À quelques jours de la célébration de la Tabaski, l’inquiétude grandit chez de nombreuses familles de Conakry confrontées à la rareté du bétail sur les marchés. Dans plusieurs points de vente de la capitale, notamment au parc à bétail de Simbaya Gare, dans la commune de Matoto, trouver un mouton devient de plus en plus difficile, tandis que les prix connaissent une hausse considérable.
Selon les acteurs du secteur, cette situation est principalement liée à l’insécurité persistante dans le nord et le centre du Mali, principal pays fournisseur de bétail pour la Guinée. Les difficultés d’approvisionnement perturbent fortement le marché à l’approche de la fête.
Sur le terrain, commerçants et acheteurs peinent à faire face à cette crise. Entre l’insuffisance du cheptel et l’augmentation continue des coûts de transport, les vendeurs affirment avoir du mal à satisfaire la forte demande.
« On a commencé à envoyer des moutons. Certains se trouvent encore au Mali et d’autres dans les marchés hebdomadaires en Guinée. Il y a aussi des bœufs qui commencent à arriver. Donc, petit à petit, l’approvisionnement reprend, même si cela reste insuffisant », explique Ibrahima Touré, membre des vendeurs du parc à bétail de Simbaya Gare.
Les commerçants assurent que la flambée des prix n’est pas liée à une volonté de spéculation, mais plutôt aux nombreux obstacles rencontrés sur les axes d’approvisionnement. Entre l’insécurité dans certaines zones maliennes et les frais élevés de transport, acheminer le bétail vers la Guinée devient un véritable défi.
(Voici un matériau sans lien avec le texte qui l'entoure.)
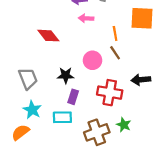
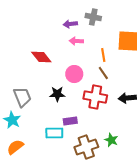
pink circle: (92, 60) -> (74, 74), moved
red cross: (110, 93) -> (95, 97), moved
purple rectangle: (73, 97) -> (70, 121), moved, turned 64
cyan star: (32, 110) -> (12, 120), moved

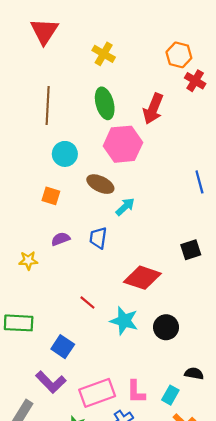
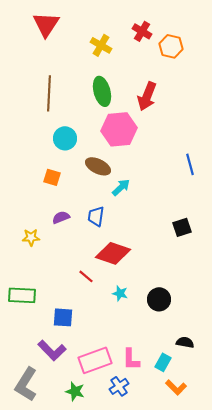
red cross: (195, 81) -> (142, 31), moved
red diamond: (142, 278) -> (113, 253), moved
cyan star: (124, 321) -> (120, 293), size x0.6
blue square: (63, 347) -> (63, 317), turned -30

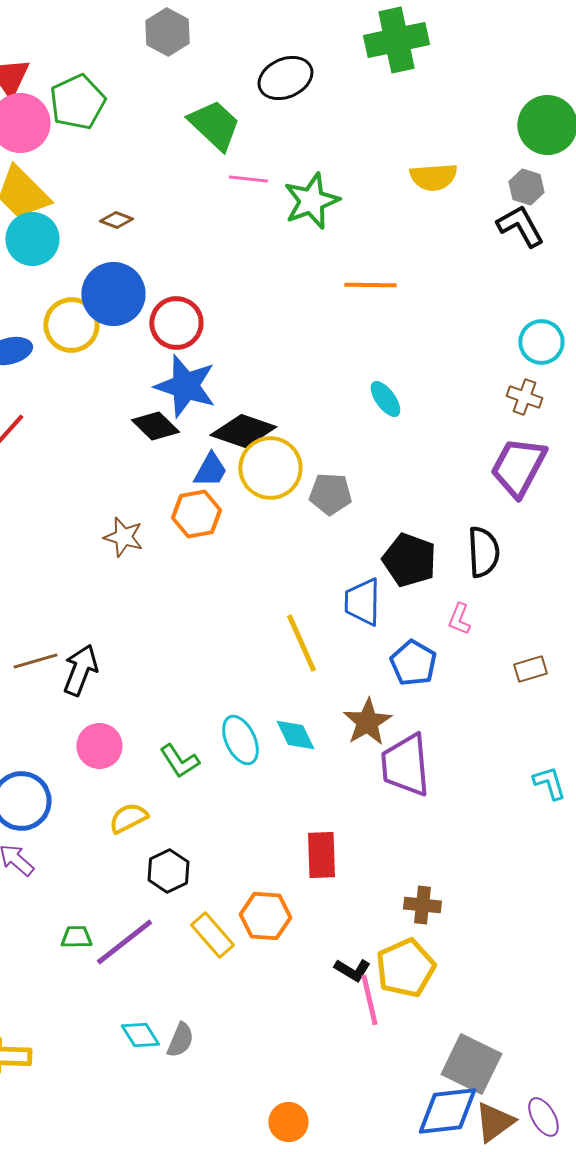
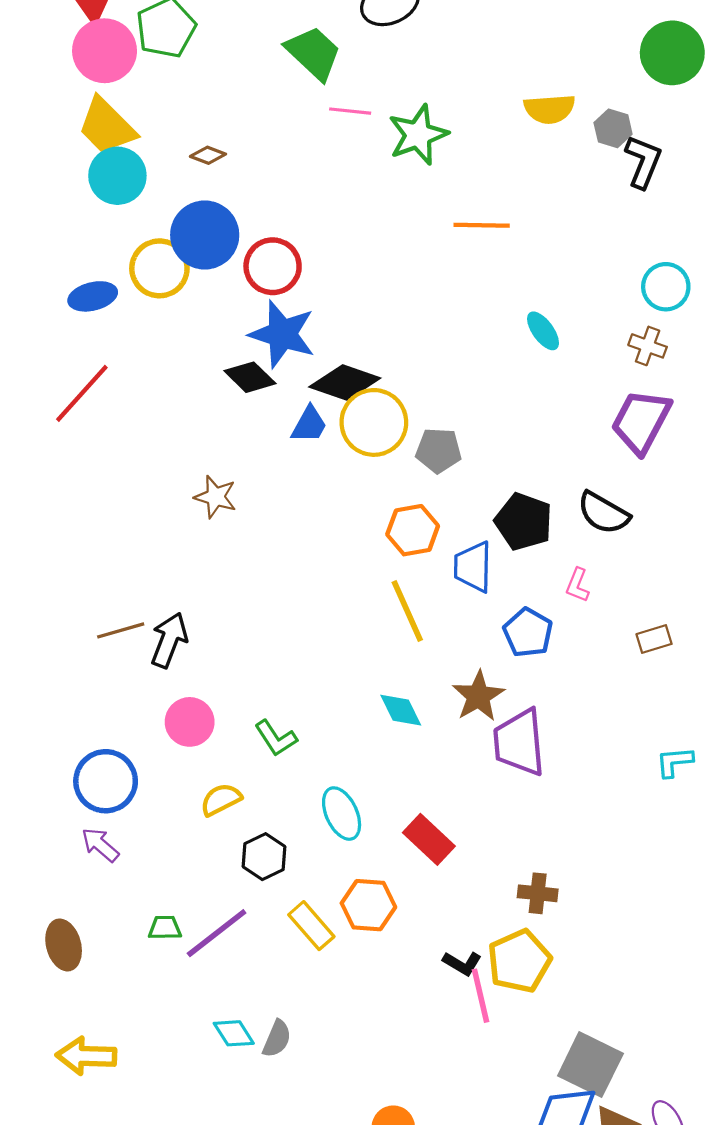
gray hexagon: (526, 187) -> (613, 128), moved
black L-shape: (520, 226) -> (643, 162), turned 51
cyan ellipse: (385, 399) -> (543, 331), moved
orange hexagon: (196, 514) -> (413, 530), moved
black semicircle: (483, 552) -> (603, 513), turned 123
cyan ellipse: (240, 740) -> (342, 814), moved
cyan L-shape: (549, 783) -> (674, 762), turned -78
red rectangle: (321, 855) -> (429, 839), turned -45

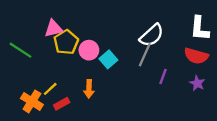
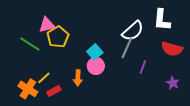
white L-shape: (200, 29) -> (162, 20), moved
green line: (21, 50) -> (30, 44), moved
pink circle: (89, 50) -> (96, 66), moved
purple star: (197, 83) -> (173, 83), moved

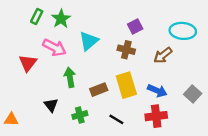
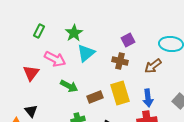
green star: (61, 19) -> (74, 33), moved
green arrow: (70, 77) -> (69, 86), turned 126
blue arrow: (157, 91) -> (148, 98), turned 60
black triangle: (51, 105) -> (31, 111), moved

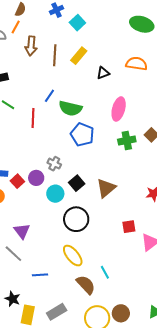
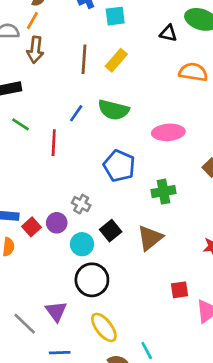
cyan square: (77, 23) -> (115, 16), turned 35
brown arrow: (31, 46) -> (35, 50), moved
black triangle: (103, 73) -> (168, 33), moved, turned 32
green semicircle: (70, 108) -> (114, 110), moved
pink ellipse: (119, 109) -> (168, 132), turned 70
green cross: (127, 140) -> (164, 192), moved
black circle: (76, 219) -> (92, 280), moved
purple triangle: (22, 231) -> (56, 311), moved

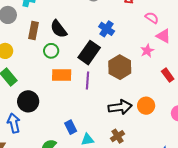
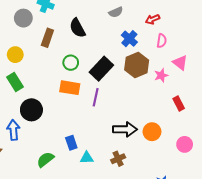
pink semicircle: (152, 18) -> (162, 41), moved, turned 56
black semicircle: (59, 29) -> (77, 28), moved
blue cross: (107, 29) -> (129, 39), moved
green circle: (51, 51) -> (71, 63), moved
brown hexagon: (120, 67) -> (137, 65), moved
« Ce n’est pas la faute des vendeurs, c’est le contexte actuel. Avant, nous pouvions circuler librement pour acheter les animaux. Cette année, les déplacements sont limités à cause de la guerre dans le nord du Mali. Cela nous fait énormément souffrir », affirme Mouctar Bah, président des marchands du parc à bétail de Simbaya Gare.
Face aux critiques des consommateurs, les vendeurs appellent également à plus de compréhension. Selon eux, les risques et les dépenses engagés pour approvisionner les marchés sont aujourd’hui beaucoup plus importants qu’auparavant.
« Les acheteurs doivent comprendre les difficultés que nous traversons. Nous faisons de longs déplacements jusqu’au Mali, parfois dans des zones très éloignées, pour acheter du bétail et approvisionner la population. Malgré tous ces efforts, certains pensent que les commerçants cherchent simplement à gagner beaucoup d’argent, alors que ce n’est pas le cas », ajoute Ibrahima Touré.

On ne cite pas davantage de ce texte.